The particular word, project, is of small consequence; the idea or point of view back of the word is the important element.1 We understand the term project to refer to any unit of purposeful experience, any instance of purposeful activity where the dominating purpose, as an inner urge, (1) fixes the aim of the action, (2) guides its process, and (3) furnishes its drive, its inner motivation.

The particular word, project, is of small consequence; the idea or point of view back of the word is the important element.1 We understand the term project to refer to any unit of purposeful experience, any instance of purposeful activity where the dominating purpose, as an inner urge, (1) fixes the aim of the action, (2) guides its process, and (3) furnishes its drive, its inner motivation.

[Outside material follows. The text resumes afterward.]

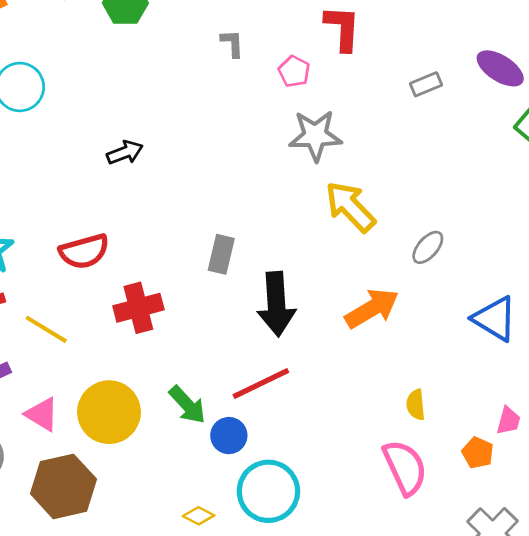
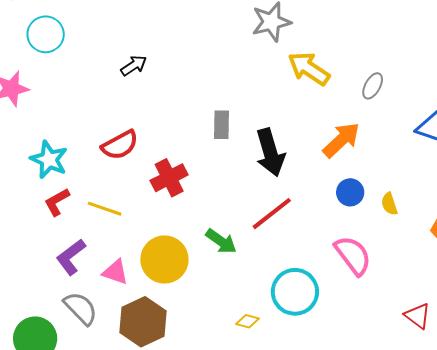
blue circle: (229, 436) -> (350, 192), moved
pink semicircle: (405, 467) -> (353, 255), moved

The project thus may refer to any kind or variety of life experience which is in fact actuated by a dominating purpose. I myself distinguish four types which in their border cases merge, to be sure, into each other. Moreover an example of any type might conceivably appear as a subordinate purpose under any other of the four types or under another instance of its own type. Let us consider the four types in turn.

The first type represents those experiences in which the dominating purpose is to do, to make, or to effect; to embody an idea or aspiration in material form. The material of which the thing is made, in which the idea is to be embodied, may vary from clay, wood, cloth, and the like, through marble or pigment, to the words and thoughts and aspirations of a letter, a speech, a poem, a symphony, or a prayer. The finished production may be as insignificant as a child's sand pile on the seashore or as great as Alexander's empire. It may be built in a moment and perish in the building, or it may take as long in the making and remain as enduring as Newton's Principia. The criterion for judging is the character of the purpose. Is there an idea to be embodied? Is there an animating purpose to realize the idea? Is there consequent effortful action dominated by this purpose? If 'yes' is the answer to all these questions, then the project is of the first type.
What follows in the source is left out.